There were plenty of laughs and more than a few giggles during comedian Pat Hurley’s presentation to Denair middle and high school students Tuesday morning. His riffs on teen-age sleeping patterns and dirty bedrooms, horror movies and even nursery rhymes entertained both audiences on their first day of school.
But laced within the humor were six serious messages that Hurley has shared at more than 9,000 campuses across the country. They are the qualities, he says, that separate merely good schools from “championship schools.”
- Having a clean campus
- Respect for diversity
- Giving back to the community
Hurley told students that it doesn’t matter how big their school is or where it’s at, those six characteristics don’t change. He should know. He grew up in Atwater in the 1950s and ’60s, and then moved to metropolitan areas where he won three Emmy Awards for his work with children’s television. He now lives in Orange County and writes mystery novels in addition to his campus presentations.
“It’s not the size the school, it’s the quality of the school,” Hurley told about 400 high school students in the gym.
Earlier, talking with about 240 middle school students in their multipurpose room, Hurley said one of his measures of any campus is how clean it is.
“That’s the first thing a visitor knows when he walks on here. You can eat off this concrete, this floor, this grass. It’s not a nuclear waste dump,” he said. “You always want to be proud of your campus. It’s your workplace. … When you have self-respect, you have school respect.”
Next, he told his audiences, is the importance of being friendly. He shared personal stories about befriending a boy in high school who was confined to a wheelchair by polio and, as an adult, hugging a man dying of AIDS.

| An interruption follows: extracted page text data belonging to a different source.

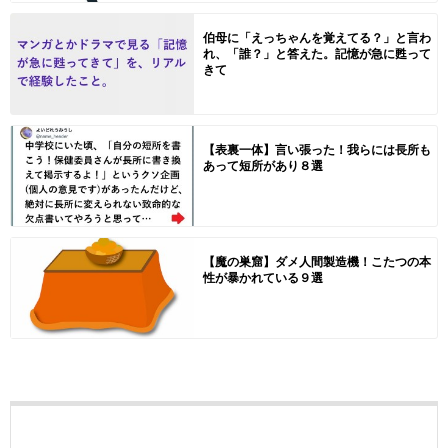
伯母に「えっちゃんを覚えてる？」と言わ
れ、「誰？」と答えた。記憶が急に甦って
きて
【表裏一体】言い張った！我らには長所も
あって短所があり８選
【魔の巣窟】ダメ人間製造機！こたつの本
性が暴かれている９選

“The greatest gift you can give someone is a smile. I want you to help each other smile every day,” Hurley said. “When adults come visit your school, I want them to walk away and say, ‘This is the nicest group of kids I’ve ever seen.’ I want you to touch other people’s hearts.”
He also stressed the importance of teamwork, of working together instead of fighting or gossiping. “Help each other. Let’s pick each other up. Isn’t that what social networking should be about?”
Hurley called the classroom a student’s workplace and equated the responsibility of doing well academically to having a job. He gently chided students who make up excuses for not doing their work, saying if they were adults “they’d be fired.”
“Teachers are not your nannies. They’re here to do a professional job and prepare you for the rest of your life,” he said. “When you’re in class, that’s not your social hour. You have plenty of time to play. When you’re in your work station, you work hard. … You work first and play second. That’s the way you succeed in life.”
He told the high school students that the lifetime earnings differential between a college graduate and someone who doesn’t earn a four-year degree can be $1 million or more. He also said more girls are going to college now than boys. “Guys, we’ve got to step it up.”
Wearing a purple Denair baseball, Hurley talked about the power of words, the pain caused by bullying and the need to respect diversity in all its forms. He related the story of a teen-age girl in Southern California who died of a heart attack related to an eating disorder caused, in part, by verbal bullying.
“Why did she stop eating completely?” he asked a hushed audience. “Because girls from her school told her she was fat. They made fun of her. She wasn’t accepted. Bullying is not just with fists. … Let’s respect people who don’t look like us, who don’t talk like us.”
Finally, Hurley spoke of giving back to the community. He shared the example of students at a Florida high school who invited senior citizens to their prom – complete with limo rides and corsages. He challenged students to “quit worrying about yourselves” and come up with a community project for the whole town. “How cool would that be?” he asked.
The response from students was overwhelmingly positive.
“He talked about everything that happens in high school,” said a Denair High School senior.
The anti-bullying message hit home with Denair Middle School eighth-grader Alyce and seventh-grader Trey, while the idea of inviting grandparents to a dance resonated with sixth-graders Brielle and Anthony.
“We should do that here,” said Anthony. “It would be fun.”